I am still working through a full electronics fit out on a new boat where I've gone through a number of the questions you are posing. It's covered in a number of blog entries starting here
Adventures of Tanglewood: December 2012. You may arrive at different decisions, but I always find it useful to see what other people decided and why.
I'll put in another plug for Rose Point's Coastal Explorer. It's really first rate - I think much better than MaxSea, as well as Nobletec which is now part of MaxSea and slowly turning into MaxSea along with all it's bugs. I run mine on a Mac Mini using VMWare Fusion to run WIndows 7 and Coastal Explorer, and MacOS to run everything else It's flawlessly reliable so far. I also hacked the Mini to run straight off 12V DC (not for the faint of heart, but it works great and draws miniscule amounts of power). That plus a 24" widescreen daylight brightness monitor and it's the best nav system I've ever had. The 24" daylight monitor (DC powered too), Mac Mini, and Coastal Explorer cost about the same as a single Furuno MFD12. Plus you can run CE on up to three computers so you can load it on your laptop for home and planning use, or just as a backup.

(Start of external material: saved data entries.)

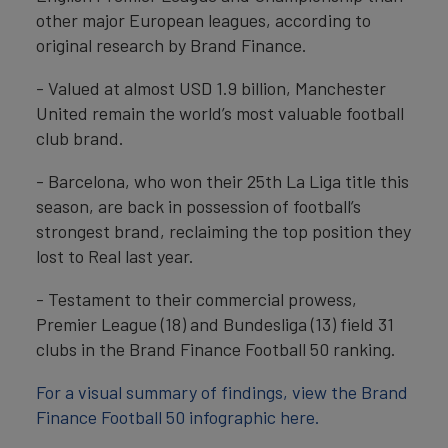
other major European leagues, according to
original research by Brand Finance.
- Valued at almost USD 1.9 billion, Manchester
United remain the world’s most valuable football
club brand.
- Barcelona, who won their 25th La Liga title this
season, are back in possession of football’s
strongest brand, reclaiming the top position they
lost to Real last year.
- Testament to their commercial prowess,
Premier League (18) and Bundesliga (13) field 31
clubs in the Brand Finance Football 50 ranking.
For a visual summary of findings, view the Brand
Finance Football 50 infographic here.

Regarding laptops, they have a lot of pluses, but I have found it awkward to find a good location for one, the screen is never bright enough, and I don't like all the power and data cords draped all over the place. I think some form of built-in solution with a daylight monitor is much better.
Back on the Chartplotter vs PC software question, the one big material difference I have found is Radar. All the big vendor's radar data format is proprietary and can only be displayed on their chart plotters. I don't know of any PC nav program that, on it's own, can overlay or display the radar from Furuno, Simrad, Garmin, Raymarine, etc. Coastal Explorer has support for an odd-ball vendor's radar, but not any of the big guys. MaxSea can overlay Furuno radar, but only if you also have a Furuno MFD.